Class 4 pupils will perform their play, ‘Iduna and her Golden Apples’ –  a play with actors and birds, in two performances: 12.20pm to the School and a second performance to parents, extended family and the wider public will be at 5.30pm. (Please allow 30 – 40 minutes running time).

 

Loki has promised to steal some of these for the frost giant, Thiassi.  The problem is that the guardian of the apples, gentle Iduna, never leaves her garden.  He tempts Iduna from the garden, and she is captured by the frost giant.  On her iceberg prison, she will not give the giant the apples, and the giant cannot take them herself.

Back in Asgard, Loki’s part in the plot is revealed to Odin. Loki is charged to make amends, by donning his falcon suit and flying over the cold icy ocean to Iduna, with a plan to rescue her by turning her into a swallow.  But the plot is revealed, and Thiassi pursues them as a giant eagle.  Can the falcon and swallow make it back to Asgard before the eagle catches them…

 

Every year, there is a time when each Class from Kindergarten to Class 12 stops the regular routine of the day (mainly the morning Main Lesson blocks in the school) and immerses in preparation for a Class Play. A lot of times the roles are specifically picked to empower the children in the class.

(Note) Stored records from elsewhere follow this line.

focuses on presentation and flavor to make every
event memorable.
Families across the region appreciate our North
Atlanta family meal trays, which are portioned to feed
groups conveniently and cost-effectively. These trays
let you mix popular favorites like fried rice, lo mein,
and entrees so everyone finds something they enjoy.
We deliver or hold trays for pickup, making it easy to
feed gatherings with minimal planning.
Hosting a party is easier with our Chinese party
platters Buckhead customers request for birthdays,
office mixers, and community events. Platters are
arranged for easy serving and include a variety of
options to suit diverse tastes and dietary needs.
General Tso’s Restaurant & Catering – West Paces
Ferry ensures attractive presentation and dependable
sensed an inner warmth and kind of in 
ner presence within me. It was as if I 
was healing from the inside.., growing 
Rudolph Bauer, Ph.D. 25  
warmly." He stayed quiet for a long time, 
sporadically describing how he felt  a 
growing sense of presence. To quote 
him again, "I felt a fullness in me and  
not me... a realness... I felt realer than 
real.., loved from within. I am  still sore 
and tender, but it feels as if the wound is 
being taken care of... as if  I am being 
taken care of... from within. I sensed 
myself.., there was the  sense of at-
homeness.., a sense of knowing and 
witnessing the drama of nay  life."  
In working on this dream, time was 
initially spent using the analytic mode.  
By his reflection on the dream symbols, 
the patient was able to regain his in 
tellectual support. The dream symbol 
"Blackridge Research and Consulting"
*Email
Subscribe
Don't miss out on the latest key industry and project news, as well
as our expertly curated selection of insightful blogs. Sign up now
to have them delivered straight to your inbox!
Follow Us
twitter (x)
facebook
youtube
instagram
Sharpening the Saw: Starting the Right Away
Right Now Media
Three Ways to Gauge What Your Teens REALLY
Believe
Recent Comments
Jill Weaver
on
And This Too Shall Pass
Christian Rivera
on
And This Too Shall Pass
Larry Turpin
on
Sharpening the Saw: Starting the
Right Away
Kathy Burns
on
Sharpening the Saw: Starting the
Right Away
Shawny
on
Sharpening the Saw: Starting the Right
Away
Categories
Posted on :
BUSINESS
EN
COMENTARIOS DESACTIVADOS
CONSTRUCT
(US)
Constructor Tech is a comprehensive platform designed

Sometimes it’s the least expected person that you can imagine who would be in a lead role in the play. For pupils who go through the whole fifteen years, they get a chance to be in a variety of roles over this time.

 

Routine and rhythm are important for our Main Lesson Programme and for the children to know how their days flow. When it comes time for the Class Play, that routine stops and gives way for several weeks (sometimes months) to have the entire class pool their talents to work on this artistic project for part of each day.

 

Pupils work on and perform pieces that range from fairy stories and myths to Oscar Wilde and Shakespeare, in several modern languages. It is an essential part of Waldorf education that we call pedagogical drama because the plays specifically relate to the content of the Waldorf curriculum through the years. The legends of Norse Mythology provide the main story content in Class 4. (See Lower School Curriculum).

 

This play involves the Norse gods and is based on the story of the theft of Iduna’s apples.  Iduna is the goddess of eternal youth and gives out the golden apples in her basket to the other gods, to keep them young. After some mischief from Loki and being spirited away from Asgard, the two black ravens Hugin and Munin find her and she is able to be rescued.